Os celacantos são membros da classe Actinistia, sendo que muitos pesquisadores consideram o termo "celacanto" para abranger todos os membros de Actinistia.[42][43] A ordem Coelacanthiformes tem sido usada para um subgrupo de Actinistia, contendo os celacantos modernos, bem como outros Actinistia extintos intimamente relacionados, que se estendem do Permiano em diante.[44][45] Com base no registro fóssil, acredita-se que a divergência entre celacantos, peixes pulmonados e tetrápodes tenha ocorrido durante o Siluriano.[46] Mais de 100 espécies fósseis de celacanto foram descritas.[42] Os fósseis de celacanto mais antigos identificados têm cerca de 420 a 410 milhões de anos, datando do estágio Pragiano do Devoniano Inferior.

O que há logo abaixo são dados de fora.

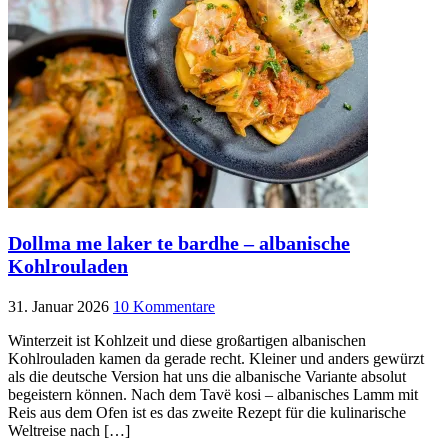
Dollma me laker te bardhe – albanische
Kohlrouladen
31. Januar 2026
10 Kommentare
Winterzeit ist Kohlzeit und diese großartigen albanischen
Kohlrouladen kamen da gerade recht. Kleiner und anders gewürzt
als die deutsche Version hat uns die albanische Variante absolut
begeistern können. Nach dem Tavë kosi – albanisches Lamm mit
Reis aus dem Ofen ist es das zweite Rezept für die kulinarische
Weltreise nach […]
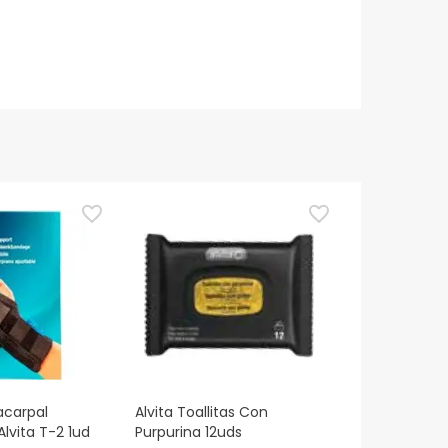
acarpal
Alvita Toallitas Con
Alvita T-2 1ud
Purpurina 12uds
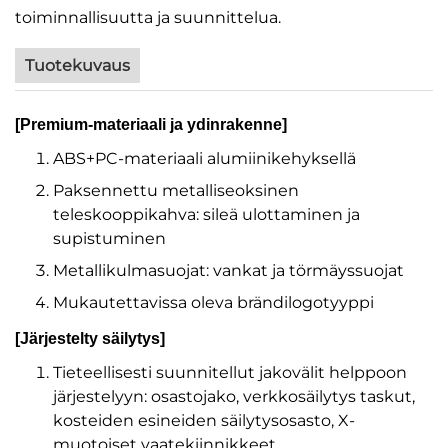
toiminnallisuutta ja suunnittelua.
Tuotekuvaus
[Premium-materiaali ja ydinrakenne]
ABS+PC-materiaali alumiinikehyksellä
Paksennettu metalliseoksinen
teleskooppikahva: sileä ulottaminen ja
supistuminen
Metallikulmasuojat: vankat ja törmäyssuojat
Mukautettavissa oleva brändilogotyyppi
[Järjestelty säilytys]
Tieteellisesti suunnitellut jakovälit helppoon
järjestelyyn: osastojako, verkkosäilytys taskut,
kosteiden esineiden säilytysosasto, X-
muotoiset vaatekiinnikkeet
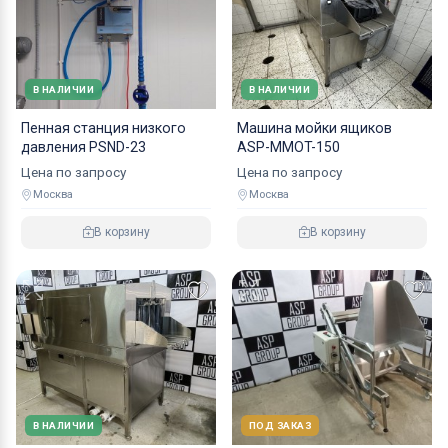
В НАЛИЧИИ
В НАЛИЧИИ
Пенная станция низкого
Машина мойки ящиков
давления PSND-23
ASP-MMOT-150
Цена по запросу
Цена по запросу
Москва
Москва
В корзину
В корзину
В НАЛИЧИИ
ПОД ЗАКАЗ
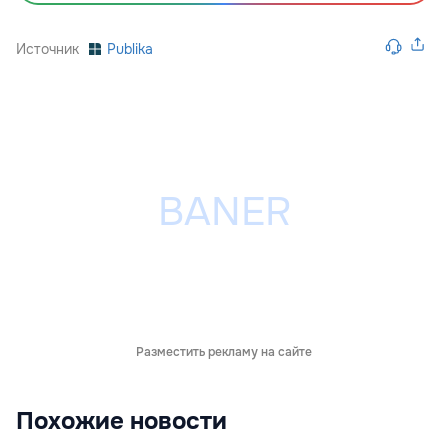
Источник
Publika
Разместить рекламу на сайте
Похожие новости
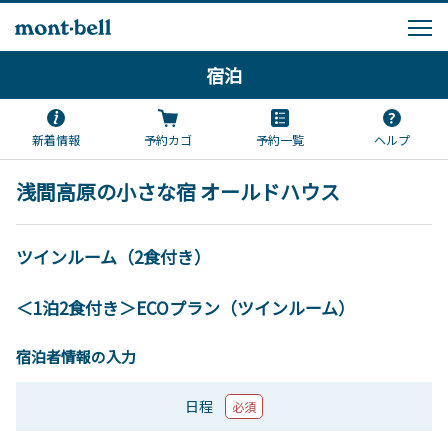
宿泊
新着情報
予約カゴ
予約一覧
ヘルプ
浅間高原の小さな宿 オールドハウス
ツインルーム（2食付き）
＜1泊2食付き＞ECOプラン（ツインルーム）
宿泊者情報の入力
日程
必須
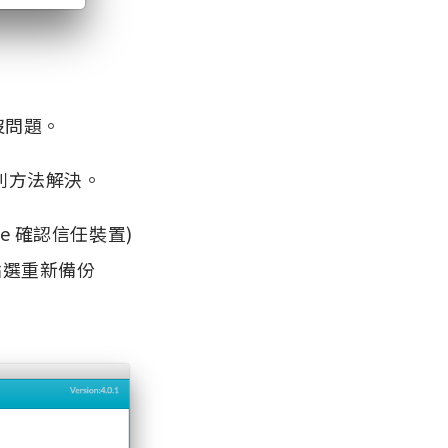
沒問題。
下列方法解決。
ne 確認信任裝置)
，並點選重新備份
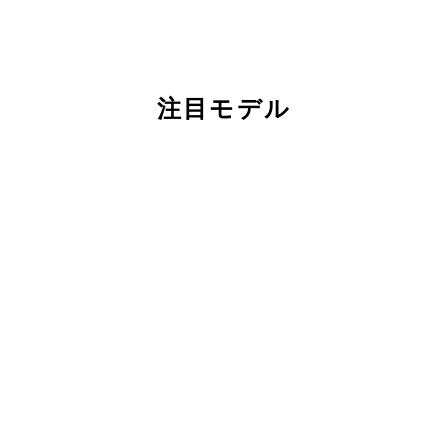
注目モデル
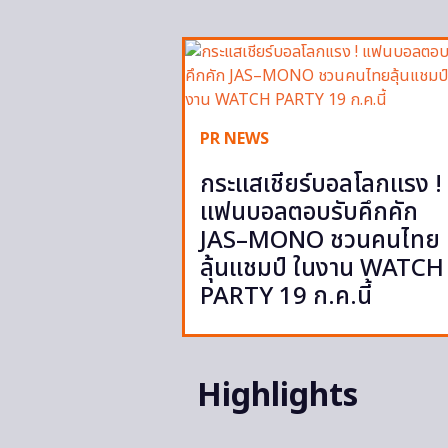
PR NEWS
กระแสเชียร์บอลโลกแรง !
แฟนบอลตอบรับคึกคัก
JAS–MONO ชวนคนไทย
ลุ้นแชมป์ ในงาน WATCH
PARTY 19 ก.ค.นี้
Highlights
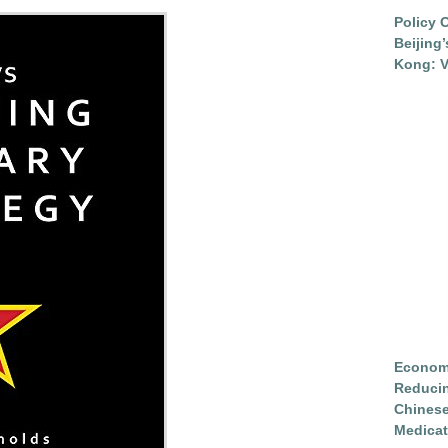
Policy 
Beijing
Kong: V
Economi
Reduci
Chinese
Medicat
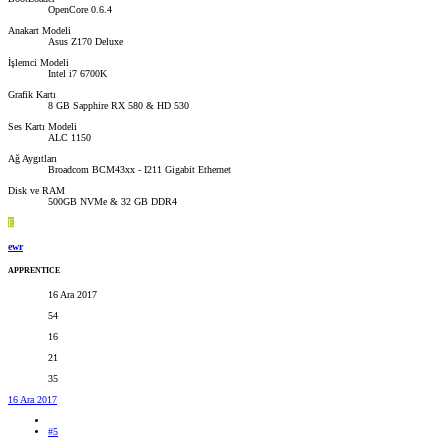
OpenCore 0.6.4
Anakart Modeli
Asus Z170 Deluxe
İşlemci Modeli
Intel i7 6700K
Grafik Kartı
8 GB Sapphire RX 580 & HD 530
Ses Kartı Modeli
ALC 1150
Ağ Aygıtları
Broadcom BCM43xx - I211 Gigabit Ethernet
Disk ve RAM
500GB NVMe & 32 GB DDR4
E
ewr
APPRENTICE
16 Ara 2017
54
16
21
35
16 Ara 2017
#5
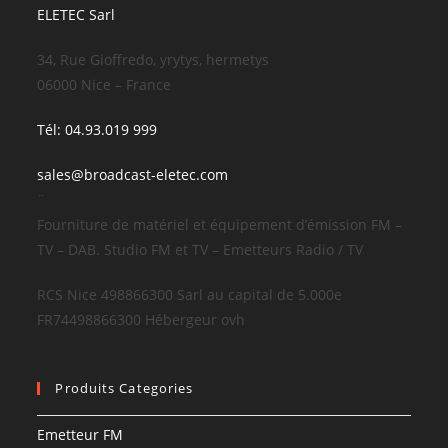
ELETEC Sarl
34, Rue Gioffredo, yrytys, hermetys
06000 Nice – France
Tél: 04.93.019 999
sales@broadcast-eletec.com
¨
Fourniture de matériel et équipement d’émission FM –
TV – DAB. Studio FM et TV – Emetteurs Radio / TV
RCS Nice 498866300 Sarl au capital de 5.000e
FR74498866300 Hébergeur ovh
Produits Categories
Emetteur FM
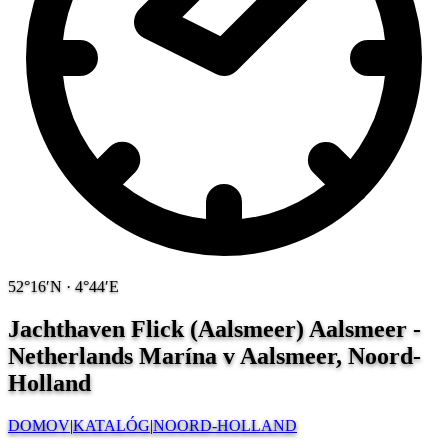
52°16′N · 4°44′E
Jachthaven Flick (Aalsmeer) Aalsmeer -
Netherlands
Marína v Aalsmeer, Noord-
Holland
DOMOV
|
KATALÓG
|
NOORD-HOLLAND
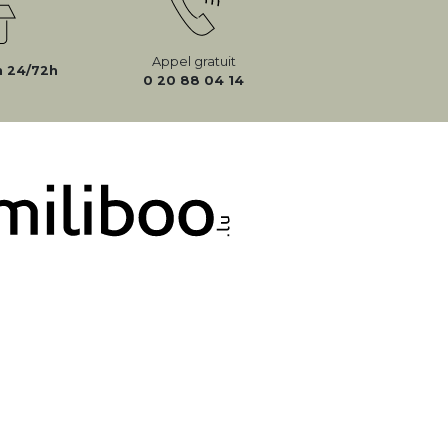
Appel gratuit
n 24/72h
0 20 88 04 14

Estes incluem Eoactinistia da Austrália, conhecido apenas por uma mandíbula fragmentária, bem como Euporosteus yunnanensis da China, conhecido por um crânio parcial que indica ser o celacanto anatomicamente moderno mais antigo.[1][43] Alguns autores também sugeriram que o Onychodontiformes ligeiramente mais antigo Styloichthys também pode ser um celacanto primitivo.[47]
Os celacantos nunca foram um grupo diverso em comparação com outros grupos de peixes e atingiram um pico de diversidade durante o Triássico Inferior (252–247 milhões de anos atrás),[29] coincidindo com uma explosão de diversificação entre o Permiano Superior e o Triássico Médio.[42] A maioria dos celacantos do Mesozoico pertence à subordem Latimerioidei, que contém duas subdivisões principais: a família marinha Latimeriidae, que inclui os celacantos modernos, e a família extinta Mawsoniidae, nativa de ambientes salobros, de água doce e marinhos.[48]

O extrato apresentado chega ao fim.